=== SUPPLIED RECORDS ===

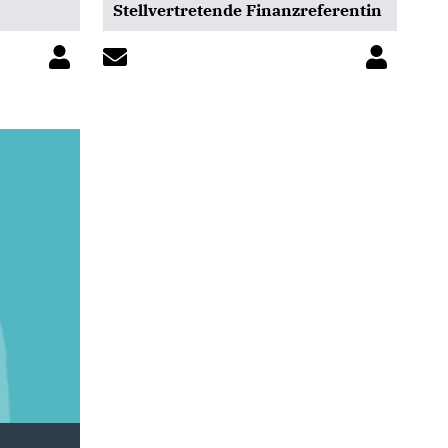
Stellvertretende Finanzreferentin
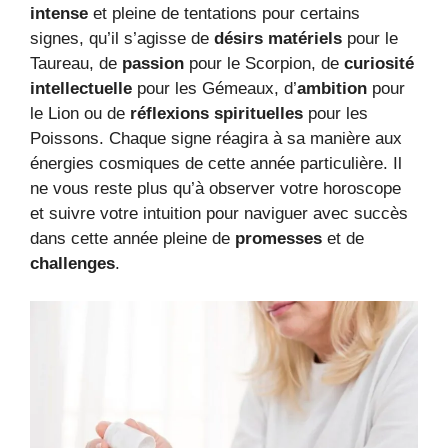
intense
et pleine de tentations pour certains
signes, qu’il s’agisse de
désirs matériels
pour le
Taureau, de
passion
pour le Scorpion, de
curiosité
intellectuelle
pour les Gémeaux, d’
ambition
pour
le Lion ou de
réflexions spirituelles
pour les
Poissons. Chaque signe réagira à sa manière aux
énergies cosmiques de cette année particulière. Il
ne vous reste plus qu’à observer votre horoscope
et suivre votre intuition pour naviguer avec succès
dans cette année pleine de
promesses
et de
challenges
.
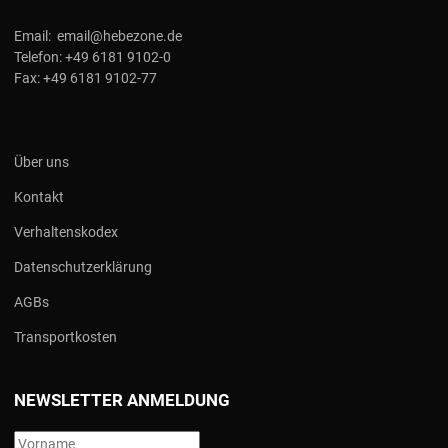
Email:
email@hebezone.de
Telefon:
+49 6181 9102-0
Fax:
+49 6181 9102-77
Über uns
Kontakt
Verhaltenskodex
Datenschutzerklärung
AGBs
Transportkosten
NEWSLETTER ANMELDUNG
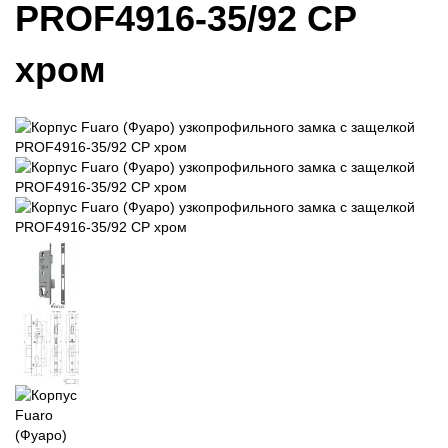
PROF4916-35/92 CP
хром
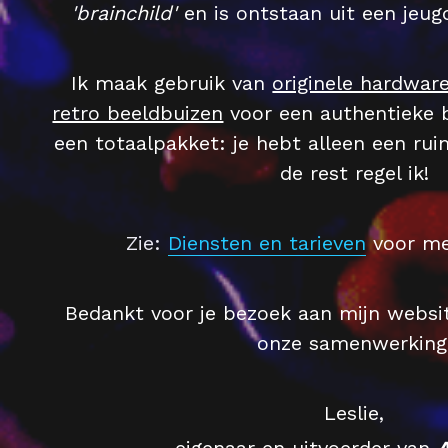
'brainchild'
 en is ontstaan uit een jeug
Ik maak gebruik van 
originele hardwar
retro beeldbuizen
 voor een authentieke b
een totaalpakket: je hebt alleen een rui
de rest regel ik!
Zie: 
Diensten en tarieven
voor me
Bedankt voor je bezoek aan mijn website 
onze samenwerking
Leslie,
eigenaar en uitvoerder van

===

▸ AIM OF THE EXERCISE: Word for word, reproduce all of the data, but keep out the pictures.

▸ ANSWER SECTION:
Stellvertretende Finanzreferentin
intense
et pleine de tentations pour certains
signes, qu’il s’agisse de
désirs matériels
pour le
Taureau, de
passion
pour le Scorpion, de
curiosité
intellectuelle
pour les Gémeaux, d’
ambition
pour
le Lion ou de
réflexions spirituelles
pour les
Poissons. Chaque signe réagira à sa manière aux
énergies cosmiques de cette année particulière. Il
ne vous reste plus qu’à observer votre horoscope
et suivre votre intuition pour naviguer avec succès
dans cette année pleine de
promesses
et de
challenges
.
Email:
email@hebezone.de
Telefon:
+49 6181 9102-0
Fax:
+49 6181 9102-77
Über uns
Kontakt
Verhaltenskodex
Datenschutzerklärung
AGBs
Transportkosten
NEWSLETTER ANMELDUNG
PROF4916-35/92 CP
хром
'brainchild'
 en is ontstaan uit een jeug
Ik maak gebruik van 
originele hardwar
retro beeldbuizen
 voor een authentieke b
een totaalpakket: je hebt alleen een rui
de rest regel ik!
Zie: 
Diensten en tarieven
voor me
Bedankt voor je bezoek aan mijn website 
onze samenwerking
Leslie,
eigenaar en uitvoerder van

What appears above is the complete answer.